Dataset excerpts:
_ _ _ _ _

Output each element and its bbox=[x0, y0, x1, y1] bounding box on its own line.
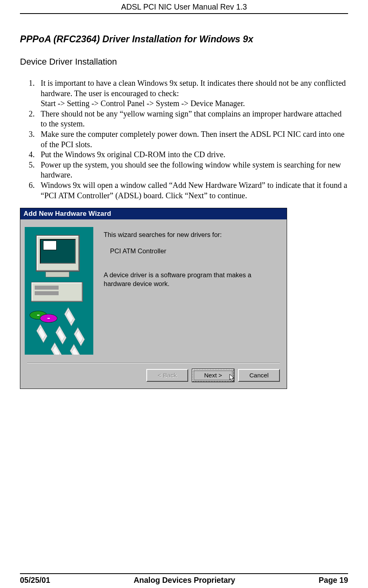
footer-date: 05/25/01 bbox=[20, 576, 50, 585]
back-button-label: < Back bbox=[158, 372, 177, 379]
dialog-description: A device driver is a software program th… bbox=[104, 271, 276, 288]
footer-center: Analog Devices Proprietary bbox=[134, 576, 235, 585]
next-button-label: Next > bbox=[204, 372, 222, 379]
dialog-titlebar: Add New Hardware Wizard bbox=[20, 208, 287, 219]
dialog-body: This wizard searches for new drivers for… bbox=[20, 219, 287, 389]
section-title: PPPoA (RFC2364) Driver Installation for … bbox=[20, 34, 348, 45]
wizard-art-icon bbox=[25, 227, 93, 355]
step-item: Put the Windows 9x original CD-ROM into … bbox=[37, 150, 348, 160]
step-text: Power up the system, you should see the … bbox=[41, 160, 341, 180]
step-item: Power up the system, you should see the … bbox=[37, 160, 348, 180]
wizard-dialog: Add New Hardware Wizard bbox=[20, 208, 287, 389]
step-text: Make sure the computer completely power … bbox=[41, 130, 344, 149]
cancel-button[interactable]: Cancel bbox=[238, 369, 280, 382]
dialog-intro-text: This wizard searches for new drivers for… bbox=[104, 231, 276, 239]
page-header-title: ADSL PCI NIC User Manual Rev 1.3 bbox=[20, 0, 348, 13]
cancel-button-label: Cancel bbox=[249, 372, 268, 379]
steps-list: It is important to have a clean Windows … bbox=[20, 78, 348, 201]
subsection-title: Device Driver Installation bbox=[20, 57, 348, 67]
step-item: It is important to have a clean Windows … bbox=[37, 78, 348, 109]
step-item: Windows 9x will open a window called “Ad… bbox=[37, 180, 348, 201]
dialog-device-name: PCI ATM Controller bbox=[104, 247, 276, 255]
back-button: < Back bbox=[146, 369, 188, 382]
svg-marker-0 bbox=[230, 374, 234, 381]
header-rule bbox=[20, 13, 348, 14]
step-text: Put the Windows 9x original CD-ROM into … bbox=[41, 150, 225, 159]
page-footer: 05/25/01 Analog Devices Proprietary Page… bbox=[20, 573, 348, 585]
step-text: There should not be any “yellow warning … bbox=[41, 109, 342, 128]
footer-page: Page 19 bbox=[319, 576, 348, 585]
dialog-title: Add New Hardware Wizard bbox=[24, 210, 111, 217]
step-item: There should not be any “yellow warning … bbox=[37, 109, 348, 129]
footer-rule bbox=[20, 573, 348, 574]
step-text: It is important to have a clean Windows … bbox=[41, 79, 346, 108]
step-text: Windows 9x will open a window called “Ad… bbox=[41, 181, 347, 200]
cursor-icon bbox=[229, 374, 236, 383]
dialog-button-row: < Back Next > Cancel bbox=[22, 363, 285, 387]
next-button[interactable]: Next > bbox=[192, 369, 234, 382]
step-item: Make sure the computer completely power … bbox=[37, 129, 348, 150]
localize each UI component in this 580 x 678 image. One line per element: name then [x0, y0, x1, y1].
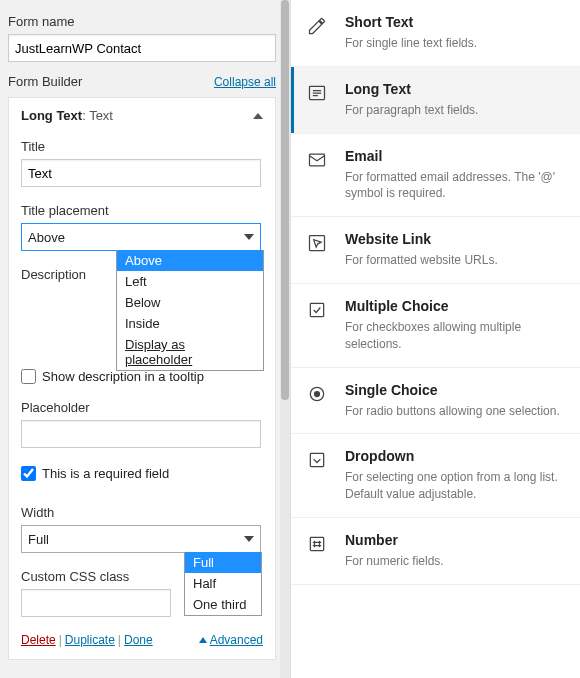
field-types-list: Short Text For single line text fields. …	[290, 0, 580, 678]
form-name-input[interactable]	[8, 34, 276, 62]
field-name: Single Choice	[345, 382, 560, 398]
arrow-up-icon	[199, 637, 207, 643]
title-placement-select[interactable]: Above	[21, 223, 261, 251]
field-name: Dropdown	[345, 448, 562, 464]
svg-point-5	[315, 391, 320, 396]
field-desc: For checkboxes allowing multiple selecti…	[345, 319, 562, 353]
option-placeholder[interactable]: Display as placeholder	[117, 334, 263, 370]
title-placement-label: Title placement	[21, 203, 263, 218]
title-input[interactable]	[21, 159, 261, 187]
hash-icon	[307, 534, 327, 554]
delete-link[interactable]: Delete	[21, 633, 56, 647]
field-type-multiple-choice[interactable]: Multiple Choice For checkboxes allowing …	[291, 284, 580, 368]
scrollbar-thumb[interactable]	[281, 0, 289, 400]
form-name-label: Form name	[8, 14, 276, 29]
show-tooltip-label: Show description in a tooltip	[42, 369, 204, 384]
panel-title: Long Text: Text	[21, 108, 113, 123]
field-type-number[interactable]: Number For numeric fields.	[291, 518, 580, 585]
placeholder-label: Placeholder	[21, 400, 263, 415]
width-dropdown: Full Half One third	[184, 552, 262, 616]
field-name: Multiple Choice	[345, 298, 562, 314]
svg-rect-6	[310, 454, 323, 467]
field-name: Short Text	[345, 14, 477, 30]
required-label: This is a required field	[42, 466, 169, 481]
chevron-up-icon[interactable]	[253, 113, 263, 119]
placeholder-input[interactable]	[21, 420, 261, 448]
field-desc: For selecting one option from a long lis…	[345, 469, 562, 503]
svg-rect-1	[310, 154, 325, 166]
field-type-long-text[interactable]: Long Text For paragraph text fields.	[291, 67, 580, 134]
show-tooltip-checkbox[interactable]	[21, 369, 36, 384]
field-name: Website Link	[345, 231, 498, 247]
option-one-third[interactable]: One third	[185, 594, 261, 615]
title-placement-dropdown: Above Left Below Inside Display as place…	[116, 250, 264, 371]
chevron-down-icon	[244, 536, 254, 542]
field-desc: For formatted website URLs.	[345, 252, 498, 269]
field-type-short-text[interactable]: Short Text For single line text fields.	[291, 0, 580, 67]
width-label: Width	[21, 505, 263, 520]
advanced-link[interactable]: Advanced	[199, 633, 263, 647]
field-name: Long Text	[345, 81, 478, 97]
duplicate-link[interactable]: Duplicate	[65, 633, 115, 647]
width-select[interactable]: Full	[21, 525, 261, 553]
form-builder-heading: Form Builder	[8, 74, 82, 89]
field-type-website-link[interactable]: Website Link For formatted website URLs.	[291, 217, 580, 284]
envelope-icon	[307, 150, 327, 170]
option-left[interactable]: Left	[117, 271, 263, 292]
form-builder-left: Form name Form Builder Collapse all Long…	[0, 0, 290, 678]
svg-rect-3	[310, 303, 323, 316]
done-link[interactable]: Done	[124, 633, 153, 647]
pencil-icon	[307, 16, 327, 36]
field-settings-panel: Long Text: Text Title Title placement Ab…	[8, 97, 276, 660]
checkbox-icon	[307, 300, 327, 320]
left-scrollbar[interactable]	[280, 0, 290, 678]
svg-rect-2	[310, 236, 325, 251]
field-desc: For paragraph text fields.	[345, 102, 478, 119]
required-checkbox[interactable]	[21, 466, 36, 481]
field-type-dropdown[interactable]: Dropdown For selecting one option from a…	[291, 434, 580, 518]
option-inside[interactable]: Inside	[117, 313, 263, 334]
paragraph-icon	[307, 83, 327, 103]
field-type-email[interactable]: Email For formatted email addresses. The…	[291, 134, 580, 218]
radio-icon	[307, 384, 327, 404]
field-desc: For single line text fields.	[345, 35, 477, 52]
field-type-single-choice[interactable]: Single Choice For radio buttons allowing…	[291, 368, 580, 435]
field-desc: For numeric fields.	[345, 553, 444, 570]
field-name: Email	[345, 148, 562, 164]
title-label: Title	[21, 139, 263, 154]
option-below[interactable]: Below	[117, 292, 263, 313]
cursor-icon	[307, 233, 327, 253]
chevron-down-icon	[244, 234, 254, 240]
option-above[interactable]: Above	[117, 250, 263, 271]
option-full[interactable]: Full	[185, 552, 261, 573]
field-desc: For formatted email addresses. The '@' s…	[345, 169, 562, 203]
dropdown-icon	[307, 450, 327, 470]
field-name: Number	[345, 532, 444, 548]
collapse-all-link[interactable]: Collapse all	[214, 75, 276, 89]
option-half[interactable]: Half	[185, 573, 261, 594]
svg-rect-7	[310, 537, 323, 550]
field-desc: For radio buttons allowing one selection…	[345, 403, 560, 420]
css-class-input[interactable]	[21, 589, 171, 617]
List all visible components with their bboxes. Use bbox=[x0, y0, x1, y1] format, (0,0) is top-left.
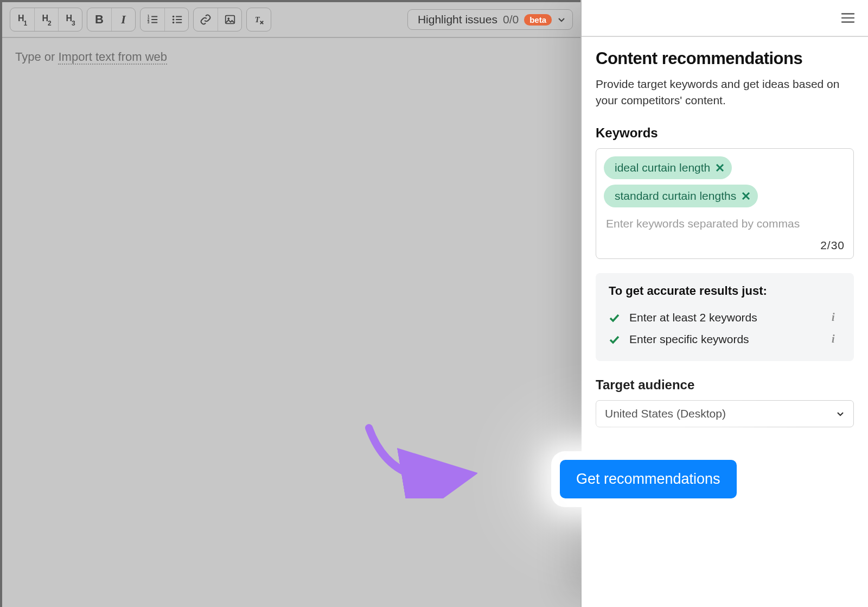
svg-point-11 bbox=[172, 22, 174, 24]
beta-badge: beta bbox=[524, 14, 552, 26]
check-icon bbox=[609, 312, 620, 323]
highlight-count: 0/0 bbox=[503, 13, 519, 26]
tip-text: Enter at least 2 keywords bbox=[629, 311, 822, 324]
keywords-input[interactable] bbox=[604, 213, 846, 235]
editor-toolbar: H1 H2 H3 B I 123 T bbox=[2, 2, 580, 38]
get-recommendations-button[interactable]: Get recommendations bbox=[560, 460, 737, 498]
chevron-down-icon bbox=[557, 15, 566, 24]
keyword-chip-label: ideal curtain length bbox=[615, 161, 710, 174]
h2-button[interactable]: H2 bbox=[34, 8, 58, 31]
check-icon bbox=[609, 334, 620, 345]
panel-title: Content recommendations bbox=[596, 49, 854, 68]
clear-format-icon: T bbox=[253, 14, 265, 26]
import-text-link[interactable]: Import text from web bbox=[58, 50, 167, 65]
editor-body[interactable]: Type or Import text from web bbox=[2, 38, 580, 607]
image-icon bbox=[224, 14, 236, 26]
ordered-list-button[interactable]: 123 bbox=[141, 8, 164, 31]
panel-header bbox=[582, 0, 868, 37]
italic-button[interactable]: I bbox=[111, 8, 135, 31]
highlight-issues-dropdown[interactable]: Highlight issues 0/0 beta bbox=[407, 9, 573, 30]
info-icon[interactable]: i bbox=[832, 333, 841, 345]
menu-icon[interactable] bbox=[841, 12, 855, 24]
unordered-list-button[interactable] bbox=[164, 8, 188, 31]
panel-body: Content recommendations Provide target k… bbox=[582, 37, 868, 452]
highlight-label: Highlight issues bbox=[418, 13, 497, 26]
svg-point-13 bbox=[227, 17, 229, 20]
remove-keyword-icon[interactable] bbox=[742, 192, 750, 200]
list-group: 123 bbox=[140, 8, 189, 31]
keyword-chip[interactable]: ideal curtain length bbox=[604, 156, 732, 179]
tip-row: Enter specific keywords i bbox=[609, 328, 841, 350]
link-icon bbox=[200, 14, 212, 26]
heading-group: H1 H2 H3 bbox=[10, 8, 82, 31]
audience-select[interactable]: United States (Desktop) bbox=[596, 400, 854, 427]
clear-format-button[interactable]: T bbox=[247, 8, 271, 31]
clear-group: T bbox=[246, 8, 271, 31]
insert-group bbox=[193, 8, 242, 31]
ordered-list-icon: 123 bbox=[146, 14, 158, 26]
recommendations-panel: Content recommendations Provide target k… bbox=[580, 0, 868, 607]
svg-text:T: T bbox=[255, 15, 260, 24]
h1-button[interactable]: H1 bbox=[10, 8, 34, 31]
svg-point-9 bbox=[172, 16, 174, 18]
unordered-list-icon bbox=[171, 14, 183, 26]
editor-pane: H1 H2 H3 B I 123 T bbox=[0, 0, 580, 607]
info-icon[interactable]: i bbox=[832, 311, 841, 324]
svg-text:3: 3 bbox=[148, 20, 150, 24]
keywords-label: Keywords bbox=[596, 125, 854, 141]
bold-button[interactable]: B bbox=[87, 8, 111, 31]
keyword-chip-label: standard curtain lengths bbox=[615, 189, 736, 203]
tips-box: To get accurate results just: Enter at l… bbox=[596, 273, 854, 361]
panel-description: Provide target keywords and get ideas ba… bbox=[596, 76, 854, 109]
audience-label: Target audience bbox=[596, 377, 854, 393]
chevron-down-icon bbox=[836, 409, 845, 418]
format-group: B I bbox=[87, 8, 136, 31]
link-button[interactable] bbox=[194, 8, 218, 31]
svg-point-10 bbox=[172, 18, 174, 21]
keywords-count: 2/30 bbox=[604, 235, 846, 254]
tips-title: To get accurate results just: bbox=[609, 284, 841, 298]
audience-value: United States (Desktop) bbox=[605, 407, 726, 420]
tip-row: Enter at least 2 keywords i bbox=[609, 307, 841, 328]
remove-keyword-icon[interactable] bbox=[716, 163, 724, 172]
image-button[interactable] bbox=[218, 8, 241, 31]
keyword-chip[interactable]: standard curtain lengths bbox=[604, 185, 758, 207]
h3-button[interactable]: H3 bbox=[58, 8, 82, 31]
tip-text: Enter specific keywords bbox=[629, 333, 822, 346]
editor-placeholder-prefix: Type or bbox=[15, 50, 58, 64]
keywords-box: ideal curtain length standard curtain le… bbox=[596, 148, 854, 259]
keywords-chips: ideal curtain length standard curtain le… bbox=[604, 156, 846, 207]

_ _ _ _ _

WORK REQUEST: Reply with a number alone, the number of lines of the records that hold the word "placeholder".

RESULT OF THE EXERCISE: 4